Records from a data source
⟨

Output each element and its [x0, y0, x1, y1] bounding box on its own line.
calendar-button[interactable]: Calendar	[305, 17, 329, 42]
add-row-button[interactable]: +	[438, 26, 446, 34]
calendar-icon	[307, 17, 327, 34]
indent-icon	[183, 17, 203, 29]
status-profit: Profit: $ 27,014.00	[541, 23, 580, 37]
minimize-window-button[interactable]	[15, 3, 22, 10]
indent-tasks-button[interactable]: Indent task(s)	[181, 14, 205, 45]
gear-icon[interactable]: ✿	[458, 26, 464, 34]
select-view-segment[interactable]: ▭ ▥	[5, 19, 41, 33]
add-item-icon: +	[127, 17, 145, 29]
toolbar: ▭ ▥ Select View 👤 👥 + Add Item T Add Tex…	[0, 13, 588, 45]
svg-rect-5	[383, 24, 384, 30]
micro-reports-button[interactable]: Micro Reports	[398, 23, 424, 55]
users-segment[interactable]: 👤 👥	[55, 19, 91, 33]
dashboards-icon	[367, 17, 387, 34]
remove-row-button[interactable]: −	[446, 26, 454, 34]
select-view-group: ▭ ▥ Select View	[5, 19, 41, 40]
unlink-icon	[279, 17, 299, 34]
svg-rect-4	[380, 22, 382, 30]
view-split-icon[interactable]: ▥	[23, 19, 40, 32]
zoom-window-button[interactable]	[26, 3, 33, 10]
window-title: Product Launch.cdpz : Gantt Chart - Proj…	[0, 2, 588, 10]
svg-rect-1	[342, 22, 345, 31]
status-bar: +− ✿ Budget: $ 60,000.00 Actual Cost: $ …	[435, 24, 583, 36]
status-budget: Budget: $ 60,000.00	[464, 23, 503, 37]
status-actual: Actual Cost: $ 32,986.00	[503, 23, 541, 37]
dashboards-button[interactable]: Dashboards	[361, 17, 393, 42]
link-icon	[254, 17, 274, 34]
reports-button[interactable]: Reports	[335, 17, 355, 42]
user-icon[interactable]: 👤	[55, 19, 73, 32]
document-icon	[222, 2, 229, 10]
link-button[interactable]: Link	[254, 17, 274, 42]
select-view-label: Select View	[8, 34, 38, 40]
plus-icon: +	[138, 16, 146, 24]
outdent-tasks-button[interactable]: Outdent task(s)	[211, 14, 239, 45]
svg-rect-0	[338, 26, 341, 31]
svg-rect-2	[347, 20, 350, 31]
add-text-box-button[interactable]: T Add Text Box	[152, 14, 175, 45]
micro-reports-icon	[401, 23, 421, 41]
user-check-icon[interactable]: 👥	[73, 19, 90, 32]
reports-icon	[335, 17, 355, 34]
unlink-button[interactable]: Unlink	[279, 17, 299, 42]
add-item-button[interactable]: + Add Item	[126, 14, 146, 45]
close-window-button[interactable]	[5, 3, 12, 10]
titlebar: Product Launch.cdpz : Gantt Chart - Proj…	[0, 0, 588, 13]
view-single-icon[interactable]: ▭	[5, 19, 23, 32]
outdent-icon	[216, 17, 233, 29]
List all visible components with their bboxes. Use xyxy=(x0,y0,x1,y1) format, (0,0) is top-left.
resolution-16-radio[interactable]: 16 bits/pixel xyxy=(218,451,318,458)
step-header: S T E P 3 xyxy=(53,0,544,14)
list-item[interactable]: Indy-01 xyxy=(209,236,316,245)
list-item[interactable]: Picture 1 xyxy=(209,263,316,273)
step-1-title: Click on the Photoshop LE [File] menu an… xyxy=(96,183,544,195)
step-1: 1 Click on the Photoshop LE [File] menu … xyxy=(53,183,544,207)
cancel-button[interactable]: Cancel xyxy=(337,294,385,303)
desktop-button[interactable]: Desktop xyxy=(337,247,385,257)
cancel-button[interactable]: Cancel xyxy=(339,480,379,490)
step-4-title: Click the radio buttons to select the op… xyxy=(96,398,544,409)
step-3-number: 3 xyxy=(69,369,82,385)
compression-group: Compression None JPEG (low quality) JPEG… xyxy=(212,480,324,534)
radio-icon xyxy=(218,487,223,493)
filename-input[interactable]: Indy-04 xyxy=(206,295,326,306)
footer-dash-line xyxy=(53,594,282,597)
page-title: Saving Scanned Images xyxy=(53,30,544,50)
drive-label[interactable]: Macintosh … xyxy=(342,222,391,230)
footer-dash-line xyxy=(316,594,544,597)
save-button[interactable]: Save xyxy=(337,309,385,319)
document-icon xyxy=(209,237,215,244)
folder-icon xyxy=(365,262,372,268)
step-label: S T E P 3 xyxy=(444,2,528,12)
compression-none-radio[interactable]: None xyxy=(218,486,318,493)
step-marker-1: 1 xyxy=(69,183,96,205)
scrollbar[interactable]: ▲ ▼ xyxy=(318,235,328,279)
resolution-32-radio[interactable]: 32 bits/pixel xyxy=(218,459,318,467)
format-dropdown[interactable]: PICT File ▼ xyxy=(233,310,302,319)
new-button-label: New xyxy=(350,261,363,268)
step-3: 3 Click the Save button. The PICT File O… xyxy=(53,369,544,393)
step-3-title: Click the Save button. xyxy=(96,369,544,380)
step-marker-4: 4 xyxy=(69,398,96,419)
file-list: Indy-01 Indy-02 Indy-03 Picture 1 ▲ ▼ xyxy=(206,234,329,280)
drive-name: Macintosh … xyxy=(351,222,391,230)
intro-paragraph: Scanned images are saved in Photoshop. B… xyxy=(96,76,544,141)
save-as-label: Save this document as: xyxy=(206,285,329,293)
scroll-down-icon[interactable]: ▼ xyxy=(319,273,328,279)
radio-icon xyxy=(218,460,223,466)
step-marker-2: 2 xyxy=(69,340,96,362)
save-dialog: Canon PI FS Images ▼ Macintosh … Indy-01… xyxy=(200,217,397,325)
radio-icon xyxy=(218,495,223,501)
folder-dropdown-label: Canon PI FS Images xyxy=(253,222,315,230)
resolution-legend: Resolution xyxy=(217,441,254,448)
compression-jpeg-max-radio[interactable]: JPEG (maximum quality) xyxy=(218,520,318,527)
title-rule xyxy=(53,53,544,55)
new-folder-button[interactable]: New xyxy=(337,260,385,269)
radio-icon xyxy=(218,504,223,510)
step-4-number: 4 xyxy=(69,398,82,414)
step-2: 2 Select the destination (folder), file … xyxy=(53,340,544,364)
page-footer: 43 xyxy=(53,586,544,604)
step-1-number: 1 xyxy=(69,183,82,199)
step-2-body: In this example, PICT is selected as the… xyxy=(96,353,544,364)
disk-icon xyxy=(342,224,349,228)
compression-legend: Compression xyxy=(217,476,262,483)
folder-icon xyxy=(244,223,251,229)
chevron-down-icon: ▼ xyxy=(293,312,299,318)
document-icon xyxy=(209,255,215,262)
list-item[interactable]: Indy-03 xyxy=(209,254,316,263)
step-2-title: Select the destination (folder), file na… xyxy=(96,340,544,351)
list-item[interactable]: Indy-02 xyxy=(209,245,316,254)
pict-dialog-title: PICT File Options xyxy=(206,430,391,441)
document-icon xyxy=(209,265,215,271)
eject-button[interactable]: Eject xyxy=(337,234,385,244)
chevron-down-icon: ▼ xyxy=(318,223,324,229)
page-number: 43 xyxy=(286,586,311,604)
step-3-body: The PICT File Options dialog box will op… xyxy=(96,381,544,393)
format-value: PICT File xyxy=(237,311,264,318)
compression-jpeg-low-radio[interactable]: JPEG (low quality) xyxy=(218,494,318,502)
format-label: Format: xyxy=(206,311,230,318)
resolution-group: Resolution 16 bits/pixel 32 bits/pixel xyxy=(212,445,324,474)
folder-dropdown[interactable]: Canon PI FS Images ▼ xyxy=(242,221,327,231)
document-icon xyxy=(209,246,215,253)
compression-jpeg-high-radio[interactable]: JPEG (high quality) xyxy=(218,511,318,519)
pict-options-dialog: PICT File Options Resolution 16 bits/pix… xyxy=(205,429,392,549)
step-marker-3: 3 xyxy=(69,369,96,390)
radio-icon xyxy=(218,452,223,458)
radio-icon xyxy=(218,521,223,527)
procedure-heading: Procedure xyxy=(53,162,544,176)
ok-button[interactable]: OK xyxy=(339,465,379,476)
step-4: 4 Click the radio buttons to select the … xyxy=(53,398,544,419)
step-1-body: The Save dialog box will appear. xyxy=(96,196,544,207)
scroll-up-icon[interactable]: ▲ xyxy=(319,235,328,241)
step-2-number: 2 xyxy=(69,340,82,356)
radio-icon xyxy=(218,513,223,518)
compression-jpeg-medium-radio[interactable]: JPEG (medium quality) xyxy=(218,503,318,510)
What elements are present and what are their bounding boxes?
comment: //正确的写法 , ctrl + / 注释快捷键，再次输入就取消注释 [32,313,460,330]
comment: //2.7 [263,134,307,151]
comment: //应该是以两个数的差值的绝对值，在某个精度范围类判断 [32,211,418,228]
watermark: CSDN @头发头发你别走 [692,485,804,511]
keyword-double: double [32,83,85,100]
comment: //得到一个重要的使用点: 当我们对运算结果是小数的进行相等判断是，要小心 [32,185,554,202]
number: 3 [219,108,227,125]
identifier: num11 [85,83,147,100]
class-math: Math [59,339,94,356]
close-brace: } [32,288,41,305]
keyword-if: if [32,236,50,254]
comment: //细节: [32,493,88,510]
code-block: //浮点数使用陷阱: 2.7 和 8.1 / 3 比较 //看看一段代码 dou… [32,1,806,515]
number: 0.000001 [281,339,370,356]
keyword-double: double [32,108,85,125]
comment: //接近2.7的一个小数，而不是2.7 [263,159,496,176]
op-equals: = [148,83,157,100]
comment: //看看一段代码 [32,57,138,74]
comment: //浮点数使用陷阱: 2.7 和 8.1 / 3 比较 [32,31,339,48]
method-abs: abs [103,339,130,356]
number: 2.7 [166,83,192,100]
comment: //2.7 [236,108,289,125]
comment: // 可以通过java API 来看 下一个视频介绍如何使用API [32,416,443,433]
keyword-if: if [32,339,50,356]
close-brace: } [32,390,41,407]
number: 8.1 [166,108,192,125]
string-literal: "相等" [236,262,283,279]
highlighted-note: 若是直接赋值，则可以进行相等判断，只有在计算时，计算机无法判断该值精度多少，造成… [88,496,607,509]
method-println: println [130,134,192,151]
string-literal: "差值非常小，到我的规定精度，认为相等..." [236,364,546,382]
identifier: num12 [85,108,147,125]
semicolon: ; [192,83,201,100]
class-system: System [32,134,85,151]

⟩

Only the lines from the one with "What elements are" through the final line above should be repeated, each exactly as written.

** The completed task **
What elements are present and what are their bounding boxes?
comment: //正确的写法 , ctrl + / 注释快捷键，再次输入就取消注释 [32,313,460,330]
comment: //2.7 [263,134,307,151]
comment: //应该是以两个数的差值的绝对值，在某个精度范围类判断 [32,211,418,228]
watermark: CSDN @头发头发你别走 [692,485,804,511]
keyword-double: double [32,83,85,100]
comment: //得到一个重要的使用点: 当我们对运算结果是小数的进行相等判断是，要小心 [32,185,554,202]
number: 3 [219,108,227,125]
identifier: num11 [85,83,147,100]
class-math: Math [59,339,94,356]
close-brace: } [32,288,41,305]
keyword-if: if [32,236,50,254]
comment: //细节: [32,493,88,510]
code-block: //浮点数使用陷阱: 2.7 和 8.1 / 3 比较 //看看一段代码 dou… [32,1,806,515]
number: 0.000001 [281,339,370,356]
keyword-double: double [32,108,85,125]
comment: //接近2.7的一个小数，而不是2.7 [263,159,496,176]
op-equals: = [148,83,157,100]
comment: //看看一段代码 [32,57,138,74]
comment: //浮点数使用陷阱: 2.7 和 8.1 / 3 比较 [32,31,339,48]
method-abs: abs [103,339,130,356]
number: 2.7 [166,83,192,100]
comment: //2.7 [236,108,289,125]
comment: // 可以通过java API 来看 下一个视频介绍如何使用API [32,416,443,433]
keyword-if: if [32,339,50,356]
close-brace: } [32,390,41,407]
number: 8.1 [166,108,192,125]
string-literal: "相等" [236,262,283,279]
highlighted-note: 若是直接赋值，则可以进行相等判断，只有在计算时，计算机无法判断该值精度多少，造成… [88,496,607,509]
method-println: println [130,134,192,151]
string-literal: "差值非常小，到我的规定精度，认为相等..." [236,364,546,382]
identifier: num12 [85,108,147,125]
semicolon: ; [192,83,201,100]
class-system: System [32,134,85,151]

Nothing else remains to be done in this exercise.